Baldwin grew up to be a capable, if not brilliant, military commander. By age 22 however, Baldwin felt he could take some responsibility in governance. Melisende had hitherto only partially associated Baldwin in her rule. Tension between mother and son mounted between 1150 and 1152, with Baldwin blaming Manasses for alienating his mother from him. The crisis reached a boiling point early 1152 when Baldwin demanded that the patriarch Fulcher crown him in the Holy Sepulchre, without Melisende present. The Patriarch refused. Baldwin, in protest, staged a procession in the city streets wearing laurel wreaths, a kind of self-crowning.
Though later historians criticized Melisende for not abdicating in favor of her son, there was little impetus for her to do so. She was universally recognized as an exceptional steward for her kingdom, and her rule had been characterized as a wise one by church leaders and other contemporaries. Baldwin had not shown any interest in governance prior to 1152, and had resisted responsibility in this arena. The Church clearly supported Melisende, as did the barons of Judea and Samaria.

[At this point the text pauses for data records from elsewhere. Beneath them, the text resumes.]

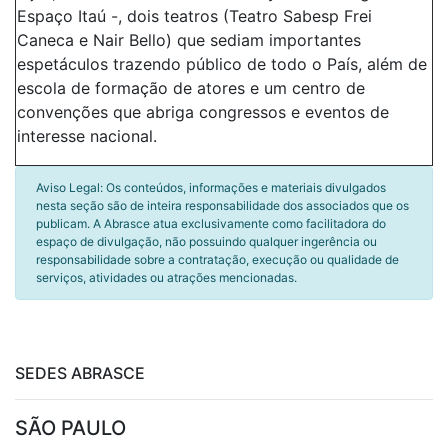
Espaço Itaú -, dois teatros (Teatro Sabesp Frei
Caneca e Nair Bello) que sediam importantes
espetáculos trazendo público de todo o País, além de
escola de formação de atores e um centro de
convenções que abriga congressos e eventos de
interesse nacional.
Aviso Legal: Os conteúdos, informações e materiais divulgados
nesta seção são de inteira responsabilidade dos associados que os
publicam. A Abrasce atua exclusivamente como facilitadora do
espaço de divulgação, não possuindo qualquer ingerência ou
responsabilidade sobre a contratação, execução ou qualidade de
serviços, atividades ou atrações mencionadas.
SEDES ABRASCE
SÃO PAULO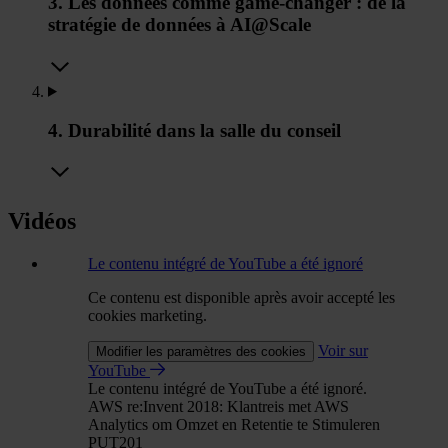
3. Les données comme game-changer : de la
stratégie de données à AI@Scale
4. Durabilité dans la salle du conseil
Vidéos
Le contenu intégré de YouTube a été ignoré
Ce contenu est disponible après avoir accepté les
cookies marketing.
Voir sur
Modifier les paramètres des cookies
YouTube
Le contenu intégré de YouTube a été ignoré.
AWS re:Invent 2018: Klantreis met AWS
Analytics om Omzet en Retentie te Stimuleren
PUT201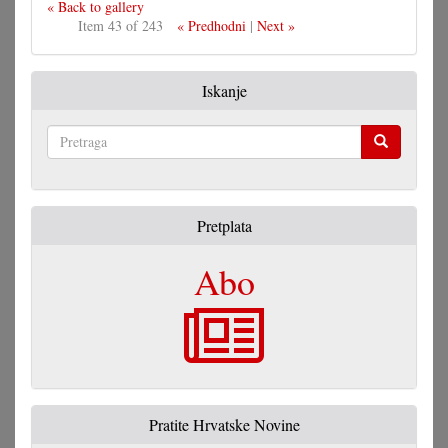
« Back to gallery
Item 43 of 243
« Predhodni
|
Next »
Iskanje
Pretraga
Pretplata
Abo
Pratite Hrvatske Novine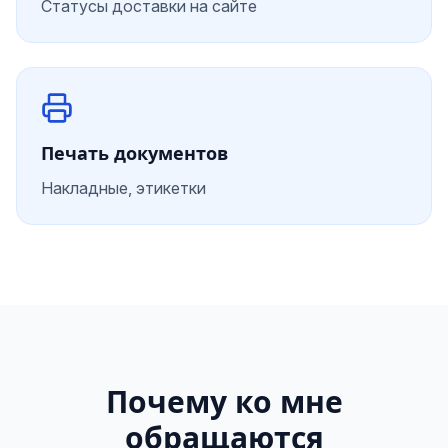
Статусы доставки на сайте
Печать документов
Накладные, этикетки
Почему ко мне
обращаются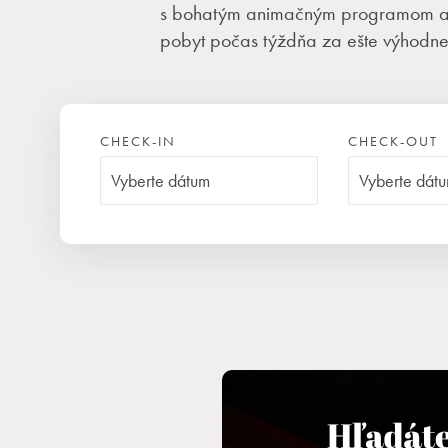
s bohatým animačným programom al
pobyt počas týždňa za ešte výhodnej
CHECK-IN
CHECK-OUT
Ubytovanie pre dve deti
Deti
(0‑11 rokov)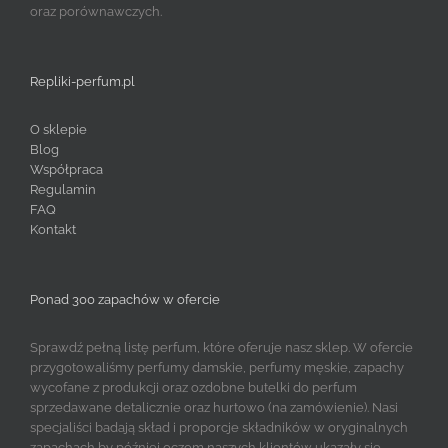
oraz porównawczych.
Repliki-perfum.pl
O sklepie
Blog
Współpraca
Regulamin
FAQ
Kontakt
Ponad 300 zapachów w ofercie
Sprawdź pełną listę perfum, które oferuje nasz sklep. W ofercie
przygotowaliśmy perfumy damskie, perfumy męskie, zapachy
wycofane z produkcji oraz ozdobne butelki do perfum
sprzedawane detalicznie oraz hurtowo (na zamówienie). Nasi
specjaliści badają skład i proporcje składników w oryginalnych
zapachach by później oczom naszych klientów ukazały się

Despite putting the matter before the Haute Cour, Baldwin was not happy with the partition any more than Melisende. But instead of reaching further compromise, within weeks of the decision he launched an invasion of his mother's realms. Baldwin showed that he was Fulk's son by quickly taking the field; Nablus and Jerusalem fell swiftly. Melisende with her younger son Amalric and others sought refuge in the Tower of David. Church mediation between mother and son resulted in the grant of the city of Nablus and adjacent lands to Melisende to rule for life, and a solemn oath by Baldwin III not to disturb her peace. This peace settlement demonstrated that though Melisende lost the "civil war" to her son, she still maintained great influence and avoided total obscurity in a convent.
By 1153, son and mother had been reconciled. Since the civil war, Baldwin had shown his mother great respect. Melisende's connections, especially to her sister Hodierna, and to her niece Constance of Antioch, meant that she had direct influence in northern Syria, a priceless connection since Baldwin had himself broken the treaty with Damascus in 1147.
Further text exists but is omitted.